Lydia laughed, and the sound was still thick with emotion. “I promise not to. The water’s still washing over us, do you feel it?”

 

She did feel it, cold and wet against her feet, but the tide was receding. “ _Go._ ” Allison pushed feebly against her chest, which didn’t do anything to Lydia, who retained her supernatural strength.

 

“I can’t,” Lydia whispered, leaning close. Her mouth brushed Allison’s brow, her kiss so full of warmth it brought a little back to Allison’s chest. “I can’t leave you. I can’t bear it.”

 

Allison remembered the reason she’d been going to the caves in the first place, and her hand slid to Lydia’s heart, praying for a beat. “You have a big heart, Lydia,” she mumbled, forcing out the words, “and I adore you.”

 

Lydia made a small, shocked sound, but Allison was fading from consciousness again, sinking into the inky blackness.  

 

 

 

 

 

 

 

 

 

 

 

 

 

When Allison woke up for the second time, every muscle in her body ached. She tried to sit up and look around, but that was far too painful, so instead she laid down, frowning.

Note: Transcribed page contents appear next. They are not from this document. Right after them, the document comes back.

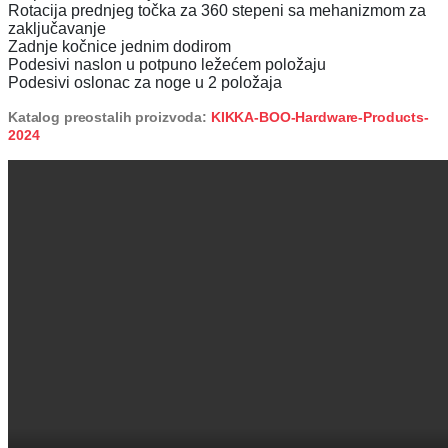
Rotacija prednjeg točka za 360 stepeni sa mehanizmom za
zaključavanje
Zadnje kočnice jednim dodirom
Podesivi naslon u potpuno ležećem položaju
Podesivi oslonac za noge u 2 položaja
Katalog preostalih proizvoda:
KIKKA-BOO-Hardware-Products-
2024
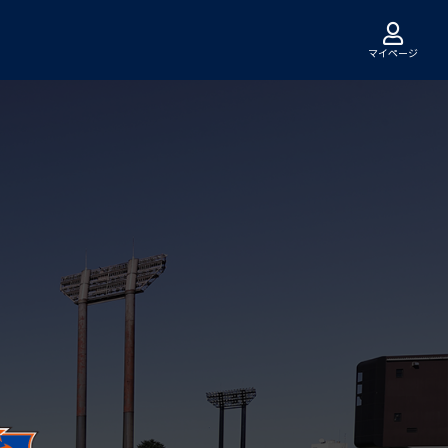
マイページ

She was in her sandy, gritty clothes, but there was a soft bed beneath her, clearly not sand.

 

She was in her bedroom at home.

 

“It was difficult to find your key, especially after all the work it took getting you back.” Lydia stood in the doorway, her hair dry for the first time she’d seen it, her expression warm. “Lucky I kept the strength I had before. I only had to worry about remembering how legs _worked._ ”

 

“You have legs?” Allison frowned, her voice hoarse. Then she grinned. “You have legs!”

 

Lydia, she noticed, was wearing one of her casual dresses, her hair tumbling unkempt around her face. She seemed unsure as she stepped forward, but made it to the bed okay, sitting down and brushing her fingers across Allison’s cheek. “I have legs.”

 

Allison smiled a bit sheepishly. “You saved me.” She normally hated to be saved, wanted to be the one to save herself, but if whatever happened gave her legs, she couldn’t be upset.

 

A hum, but Lydia was smiling. “We saved each other.”

 

Allison laughed, then coughed, shaking her head. “Good.”

 

“I texted your father to tell him you were sick and couldn’t come in tomorrow,” Lydia said. “Now get up and I’ll help you change so you can _rest._ I’ll figure everything out.”

 

Allison grinned, giddy. “How did you know how to use my phone?”

 

“Please,” Lydia murmured. “I know the alphabet.” 

 

“Of course. Forgive my confusion,” Allison apologized, playing along. “Does this mean you’re free?”

 

“I’m not a siren anymore, that’s certain.” Now that she said it, Allison _did_ notice the change. Her voice was less musical, higher pitched and real. Her skin no longer glowed, and her teeth were dull aside from the canines. 

 

She seemed... human. 

 

“But still a superhero, with that strength.”

 

Lydia laughed. “The only person I’ve ever saved was you.”

 

Allison sat up on the bed, facing Lydia. It was a thrill to know Lydia really was shorter than she was, so she had to look down to meet her eyes. “I’m very grateful.”

 

Lydia leaned closer. “I should hope so.”

 

Even with the taste of salt and sand in her mouth, they kissed, and that was alright, because Lydia tasted the same way. She was soft and warm and _alive,_ and when Allison slid a hand to her neck, she could feel a vibrant pulse beating against her skin.